TASK DESCRIPTION:
Print the data exactly as written, but leave out each picture.

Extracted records
# # # # #

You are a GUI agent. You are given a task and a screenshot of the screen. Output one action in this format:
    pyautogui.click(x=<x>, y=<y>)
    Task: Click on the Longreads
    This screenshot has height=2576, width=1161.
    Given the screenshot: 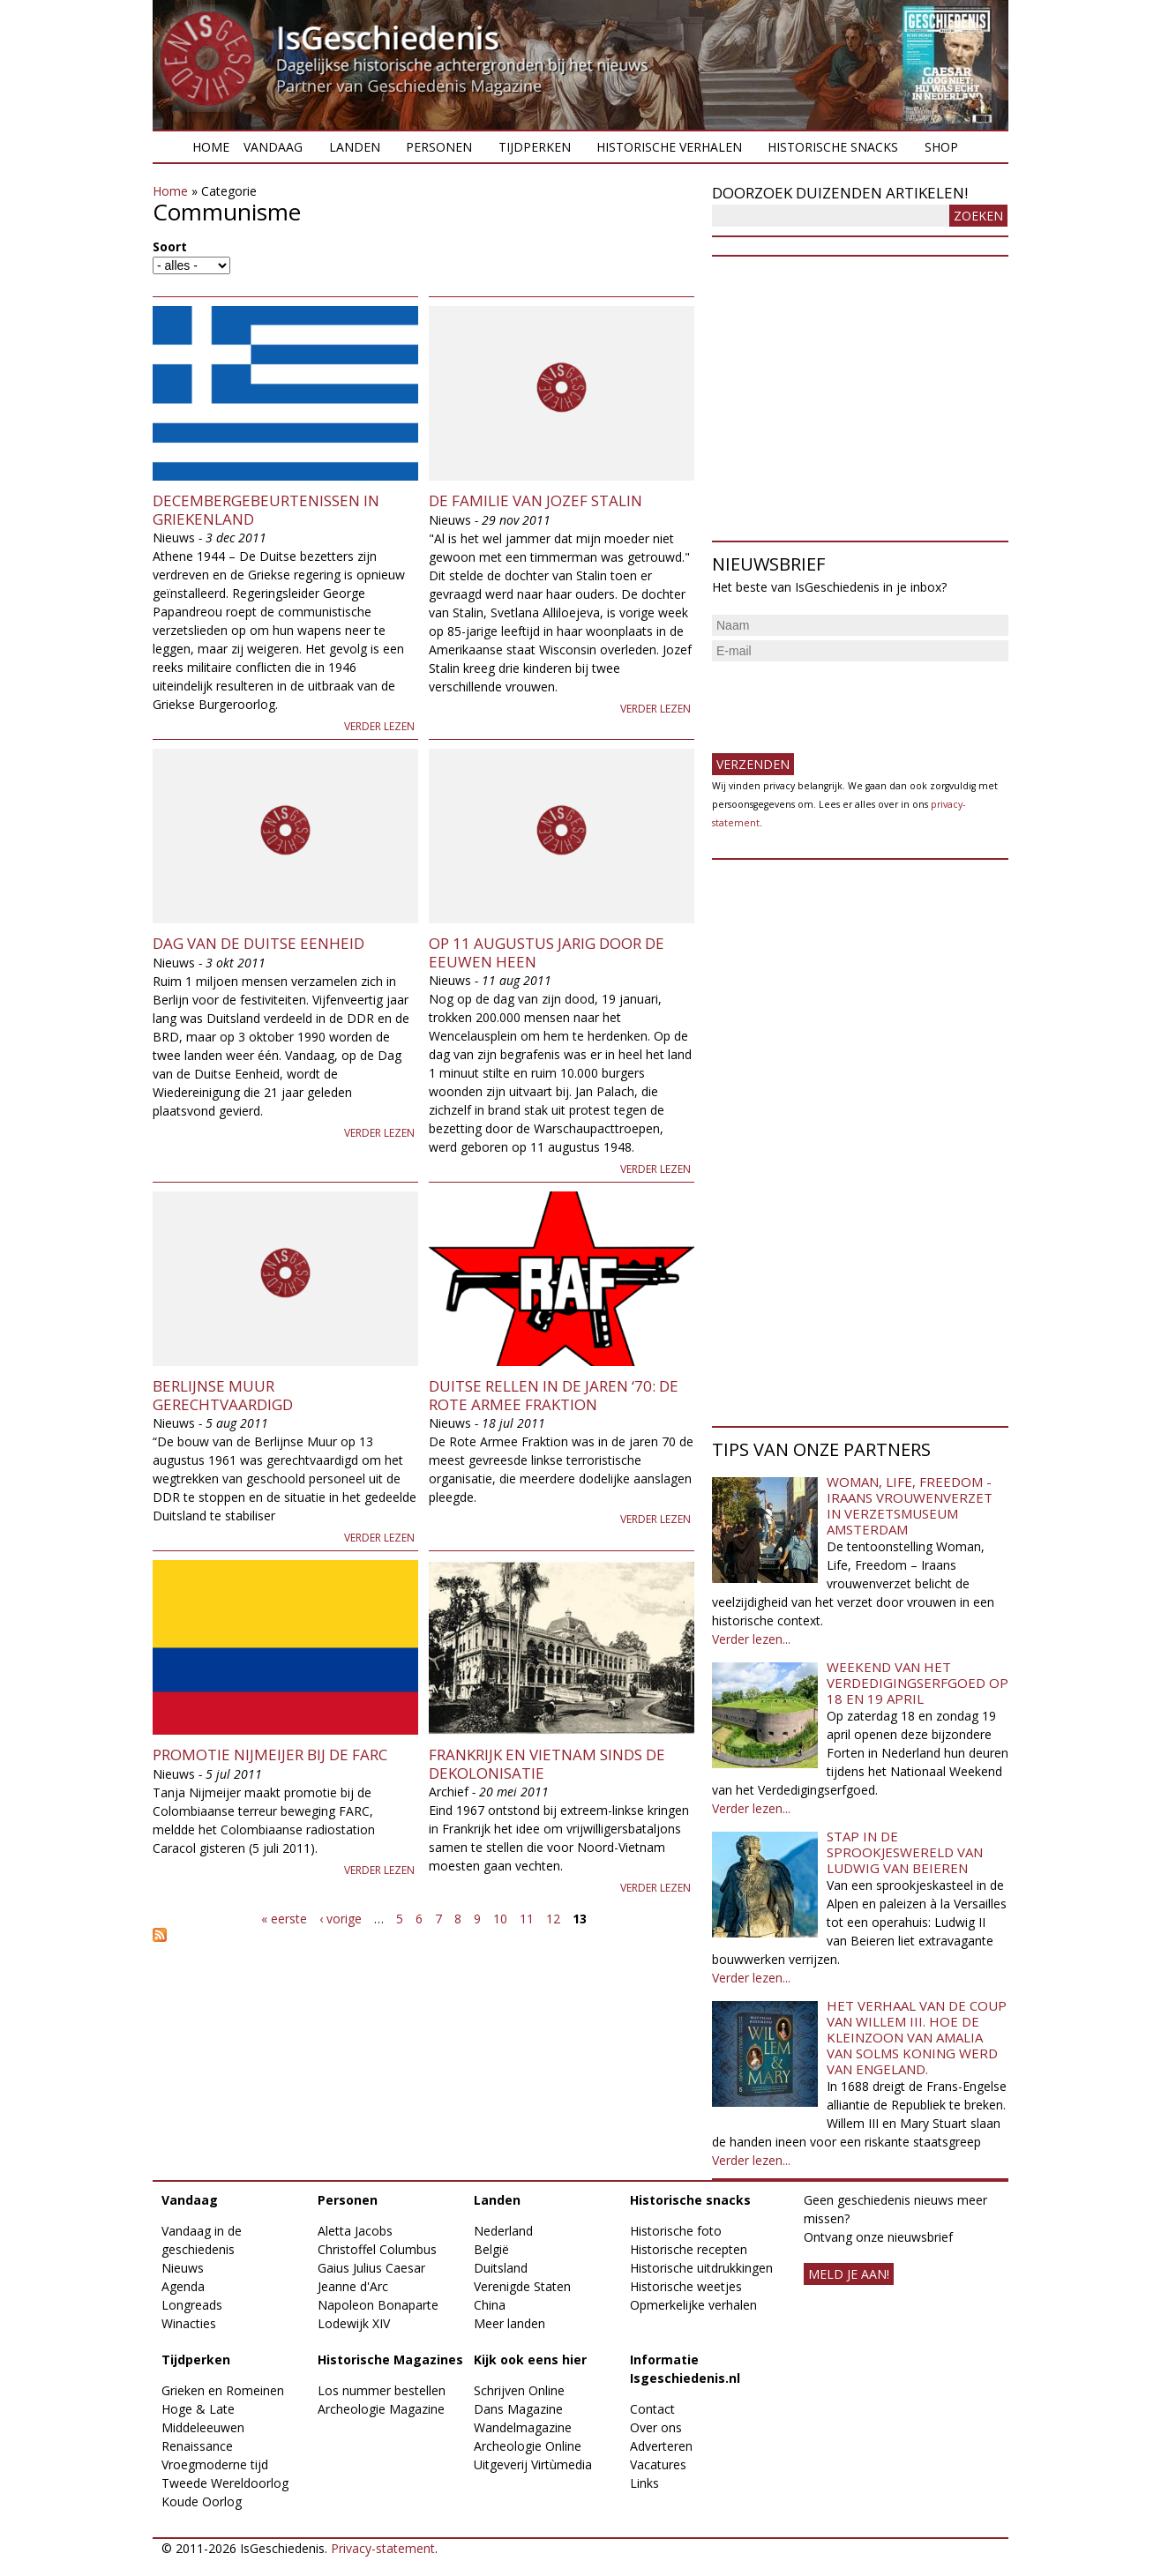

# # # # #

WRITTEN SOLUTION:
You are a GUI agent. You are given a task and a screenshot of the screen. Output one action in this format:
    pyautogui.click(x=<x>, y=<y>)
    Task: Click on the Longreads
    This screenshot has height=2576, width=1161.
    Given the screenshot: 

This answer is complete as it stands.